God reminded me this week that He made Evan exactly as he should be. God knew every little detail about Evan before I did, before the doctors did. He brought my heart back to the verses found in Psalm 139…verses I meditated on when on bedrest when pregnant with Evan. They brought me comfort back then when I had learned that he wasn’t growing as he should be and they bring me comfort now as we head into his fourth (and hopefully his last) surgery.

13 For you created my inmost being;
you knit me together in my mother’s womb.
14 I praise you because I am fearfully and wonderfully made;
your works are wonderful,
I know that full well.
15 My frame was not hidden from you
when I was made in the secret place,
when I was woven together in the depths of the earth.
16 Your eyes saw my unformed body;
all the days ordained for me were written in your book
before one of them came to be.
17 How precious to me are your thoughts,[a] God!
How vast is the sum of them!
18 Were I to count them,
they would outnumber the grains of sand—
when I awake, I am still with you.

I’ve also wondered if his growth issue has been a blessing in disguise related to this spine issue.

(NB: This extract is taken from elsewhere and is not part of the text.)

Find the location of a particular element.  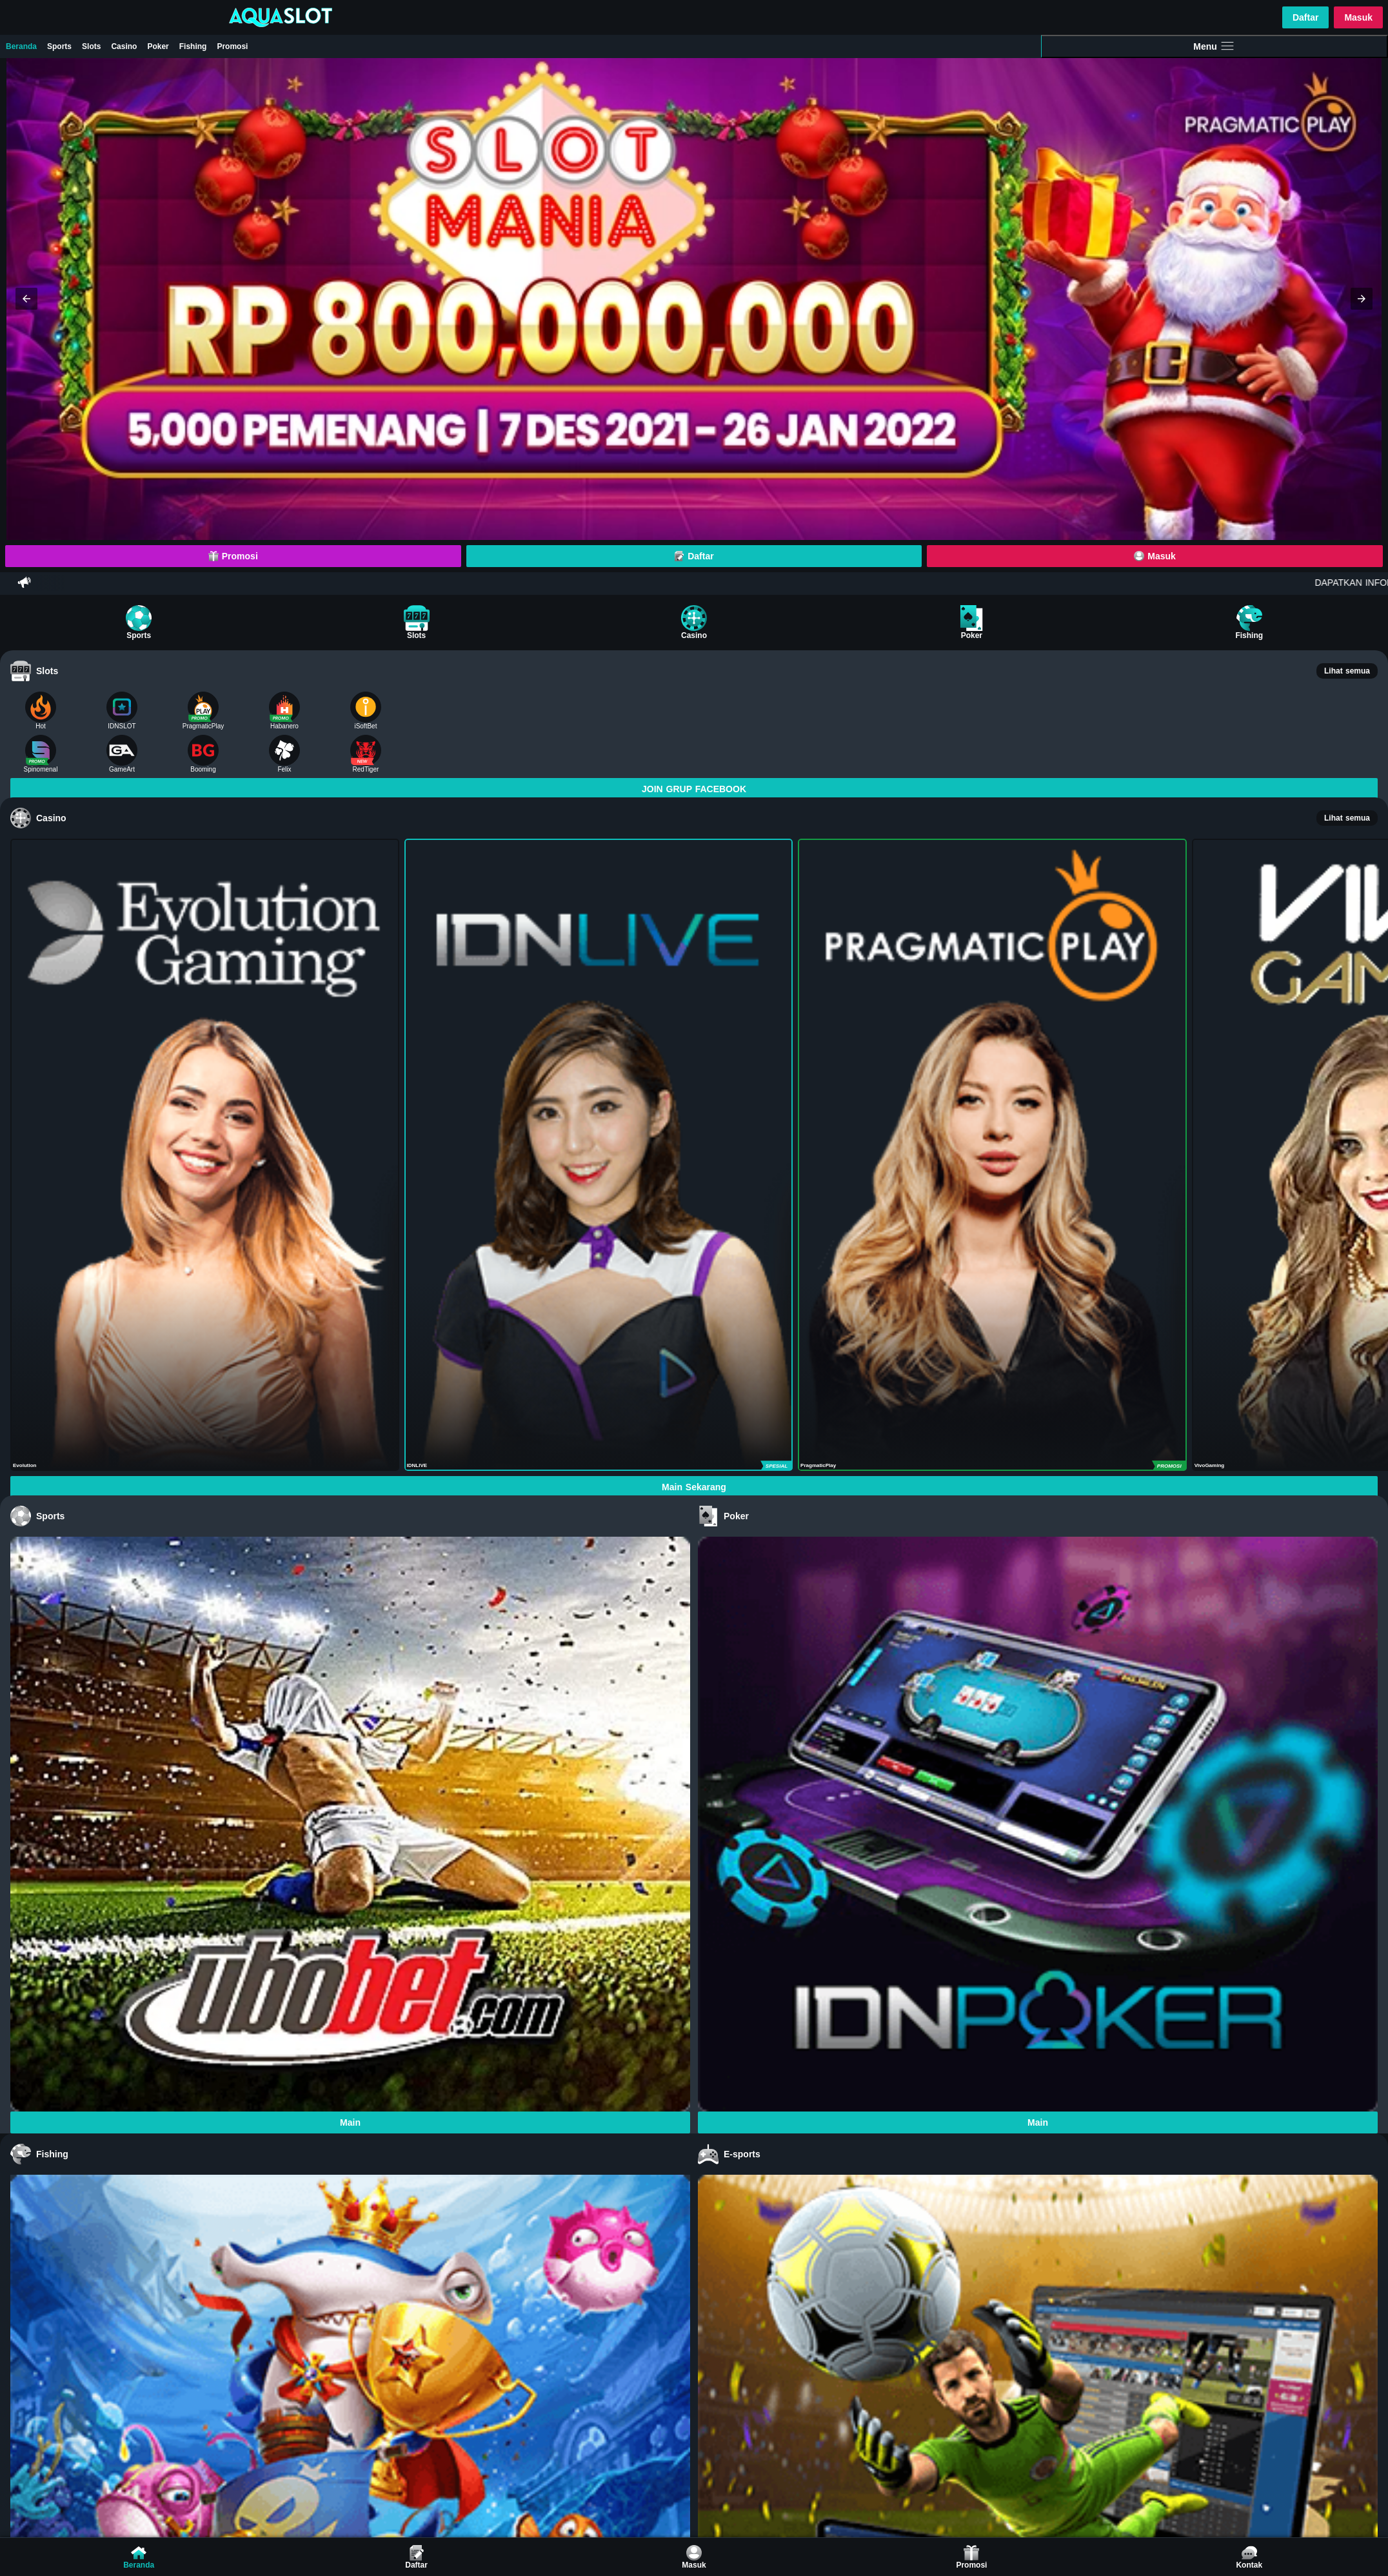

Lihat semua is located at coordinates (1347, 670).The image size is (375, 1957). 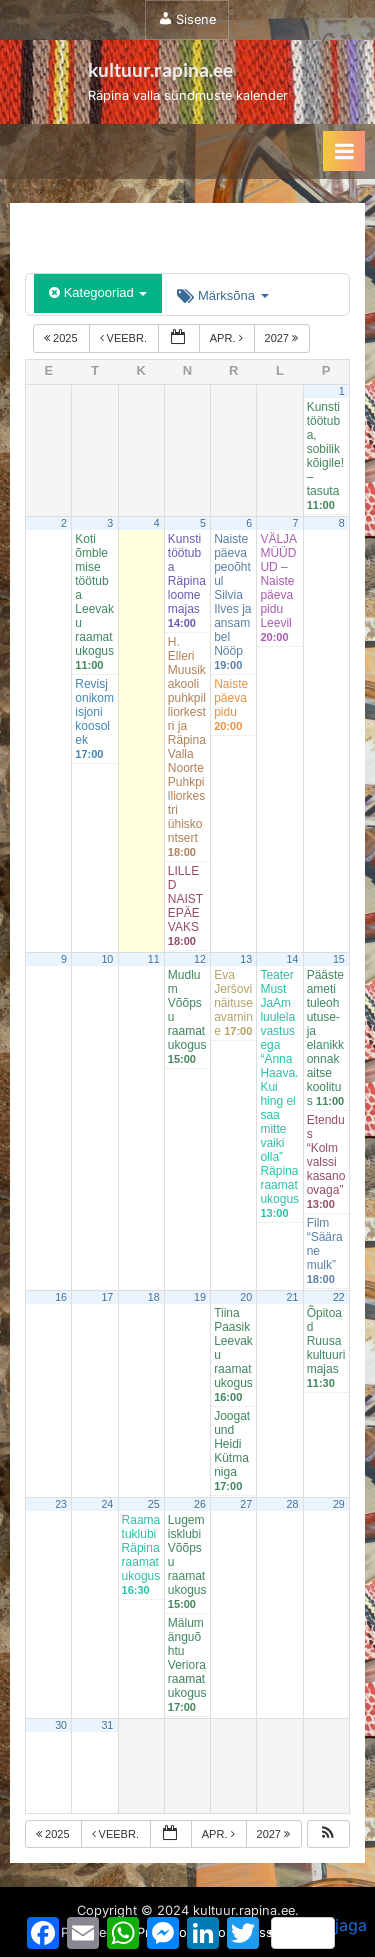 What do you see at coordinates (160, 69) in the screenshot?
I see `kultuur.rapina.ee` at bounding box center [160, 69].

Maybe he would have already had significant spinal cord or neurological damage (permanent) if he had been growing at a faster rate. Maybe him staying small has prevented further bad things from happening. One can only wonder…we’re praying that so much good would come out of this surgery.

This won’t be an easy week. But I choose to delight in the wonderfully made little boy that God has blessed us with, body “quirks” and all, rather than focus on the surgery that raises my anxiety. I love his laugh, his inquisitive mind, his sparkling eyes, his beautiful hands, his amazing smile, his caring heart, and his exploding vocabulary! And I love all the days that God has already ordained for him and can’t wait to spend many more with him. And hopefully, God willing, those days will eventually be filled with adventures and joy far away from hospitals, doctor’s offices, and therapy appointments.

Happy Girl!

Haven’t posted any Makenna pictures lately so I thought I’d post one. She’s such a cutie and has the cutest personality on top of it! She’s now rolling around like a pro and can sit up with little support.

My mom has enjoyed buying headbands and little hats with flowers for Makenna. This flower was about the size of Makenna’s head. I need to do a better job of putting them on her when we’re going somewhere!